# [What the task requires]
Omit every picture, and retype the lines that run from the beginning of the data below through the line containing "Menu (46, 84)", inclusive.

§ §

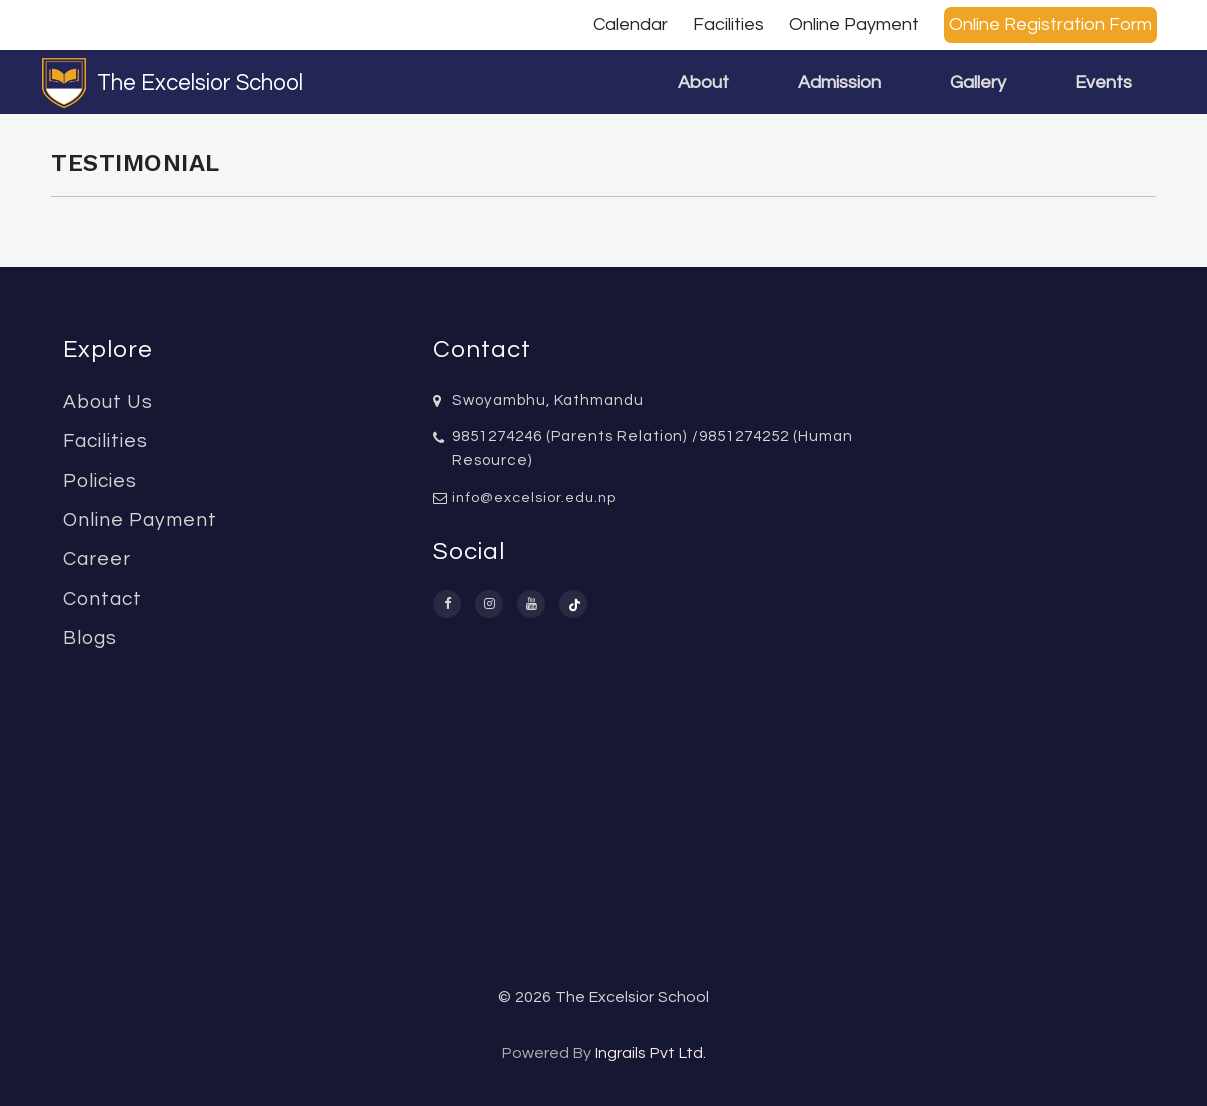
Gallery (978, 82)
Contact (102, 599)
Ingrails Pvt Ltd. (650, 1053)
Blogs (90, 638)
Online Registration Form (1050, 24)
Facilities (728, 24)
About (703, 82)
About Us (108, 402)
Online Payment (854, 24)
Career (97, 559)
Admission (839, 82)
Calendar (630, 24)
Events (1103, 82)
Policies (100, 481)
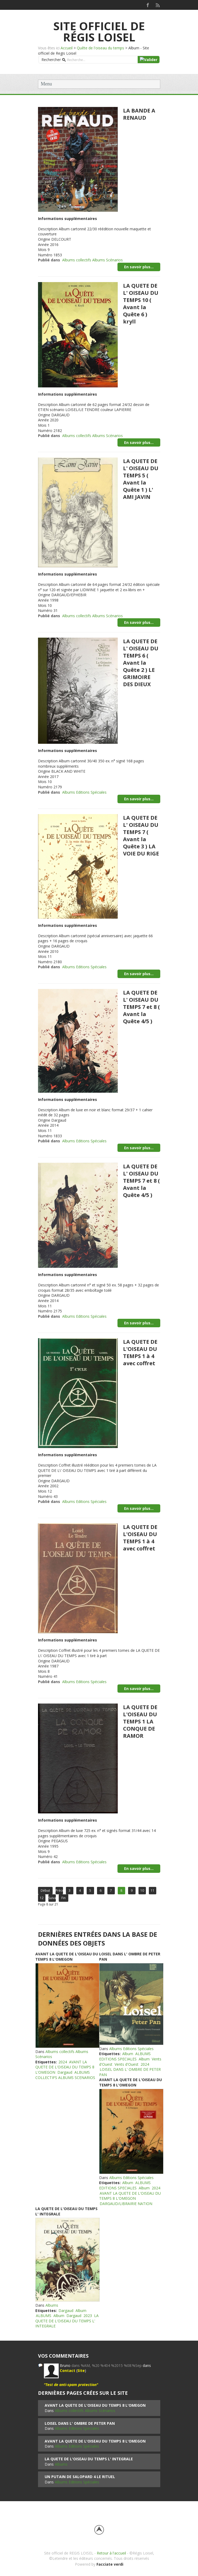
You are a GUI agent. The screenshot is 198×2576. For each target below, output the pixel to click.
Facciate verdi (109, 2564)
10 (142, 1890)
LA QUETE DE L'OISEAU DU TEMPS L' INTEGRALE (67, 2320)
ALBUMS (43, 2315)
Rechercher (51, 59)
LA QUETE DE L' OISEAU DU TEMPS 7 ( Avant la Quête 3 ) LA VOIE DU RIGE (141, 835)
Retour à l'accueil (111, 2553)
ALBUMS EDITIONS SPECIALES (125, 2056)
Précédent (59, 1890)
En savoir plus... (139, 266)
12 (42, 1898)
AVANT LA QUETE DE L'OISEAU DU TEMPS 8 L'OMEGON (66, 1956)
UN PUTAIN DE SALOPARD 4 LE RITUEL (80, 2476)
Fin (63, 1898)
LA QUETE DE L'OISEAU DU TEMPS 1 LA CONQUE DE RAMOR (140, 1721)
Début (45, 1890)
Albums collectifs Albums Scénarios (92, 259)
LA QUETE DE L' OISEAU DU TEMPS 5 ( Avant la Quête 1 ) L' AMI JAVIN (140, 478)
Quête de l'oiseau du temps (100, 47)
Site (81, 2370)
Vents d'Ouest (126, 2064)
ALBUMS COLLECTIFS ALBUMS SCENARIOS (65, 2075)
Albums (51, 2305)
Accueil (67, 47)
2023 (87, 2315)
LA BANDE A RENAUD (139, 114)
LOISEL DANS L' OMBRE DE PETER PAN (80, 2423)
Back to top (99, 2530)
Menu (46, 84)
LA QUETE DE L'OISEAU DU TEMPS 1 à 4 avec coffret (140, 1352)
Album (127, 2053)
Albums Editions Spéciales (84, 792)
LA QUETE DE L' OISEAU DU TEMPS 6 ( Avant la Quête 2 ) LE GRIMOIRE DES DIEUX (140, 663)
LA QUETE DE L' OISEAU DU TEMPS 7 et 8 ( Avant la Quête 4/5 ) (141, 1007)
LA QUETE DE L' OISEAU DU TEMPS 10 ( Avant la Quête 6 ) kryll (140, 303)
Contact (67, 2370)
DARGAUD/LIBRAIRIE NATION (126, 2203)
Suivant (52, 1898)
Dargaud (64, 2072)
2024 (62, 2061)
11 (152, 1890)
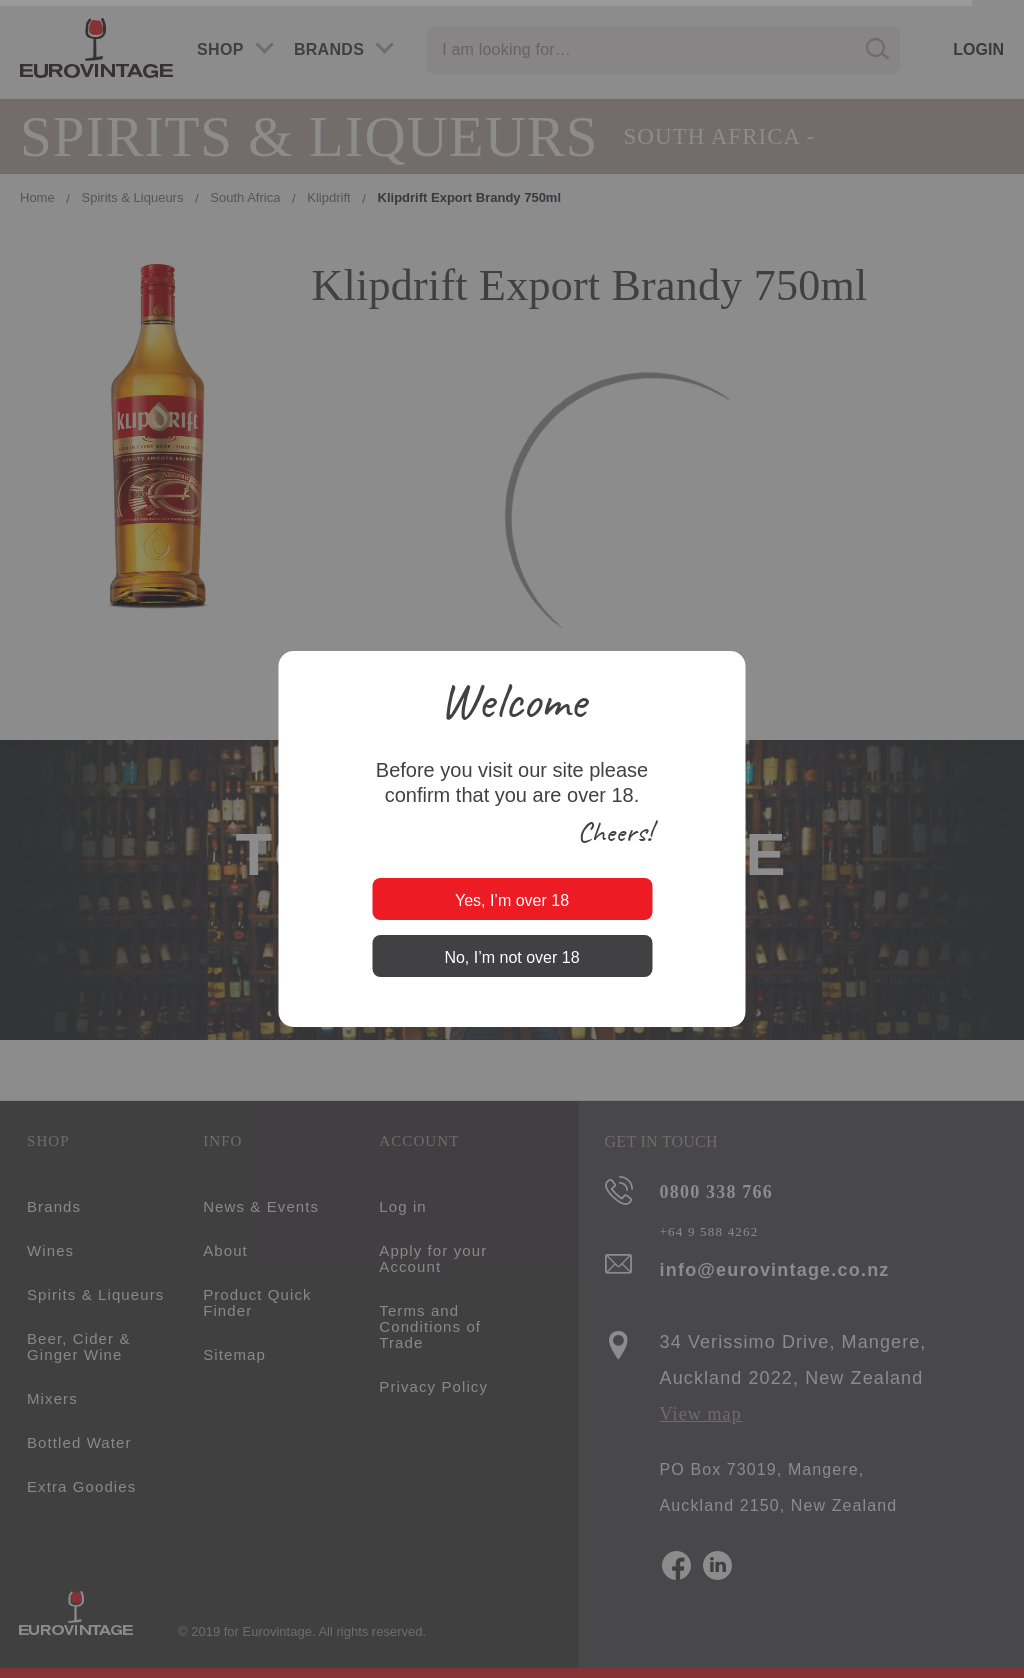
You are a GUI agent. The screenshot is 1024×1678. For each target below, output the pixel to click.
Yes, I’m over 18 (512, 900)
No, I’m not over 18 (511, 957)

§ §

# [Result of the exercise]
Gallery (978, 82)
Contact (102, 599)
Ingrails Pvt Ltd. (650, 1053)
Blogs (90, 638)
Online Registration Form (1050, 24)
Facilities (728, 24)
About (703, 82)
About Us (108, 402)
Online Payment (854, 24)
Career (97, 559)
Admission (839, 82)
Calendar (630, 24)
Events (1103, 82)
Policies (100, 481)
You are a GUI agent. The screenshot is 198×2576. For each target below, output the pixel to click.
Facciate verdi (109, 2564)
10 (142, 1890)
LA QUETE DE L'OISEAU DU TEMPS L' INTEGRALE (67, 2320)
ALBUMS (43, 2315)
Rechercher (51, 59)
LA QUETE DE L' OISEAU DU TEMPS 7 ( Avant la Quête 3 ) LA VOIE DU RIGE (141, 835)
Retour à l'accueil (111, 2553)
ALBUMS EDITIONS SPECIALES (125, 2056)
Précédent (59, 1890)
En savoir plus... (139, 266)
12 (42, 1898)
AVANT LA QUETE DE L'OISEAU DU TEMPS 8 L'OMEGON (66, 1956)
UN PUTAIN DE SALOPARD 4 LE RITUEL (80, 2476)
Fin (63, 1898)
LA QUETE DE L'OISEAU DU TEMPS 1 LA CONQUE DE RAMOR (140, 1721)
Début (45, 1890)
Albums collectifs Albums Scénarios (92, 259)
LA QUETE DE L' OISEAU DU TEMPS 5 ( Avant la Quête 1 ) L' AMI JAVIN (140, 478)
Quête de l'oiseau du temps (100, 47)
Site (81, 2370)
Vents d'Ouest (126, 2064)
ALBUMS COLLECTIFS ALBUMS SCENARIOS (65, 2075)
Albums (51, 2305)
Accueil (67, 47)
2023 (87, 2315)
LA BANDE A RENAUD (139, 114)
LOISEL DANS L' OMBRE DE PETER PAN (80, 2423)
Back to top (99, 2530)
Menu (46, 84)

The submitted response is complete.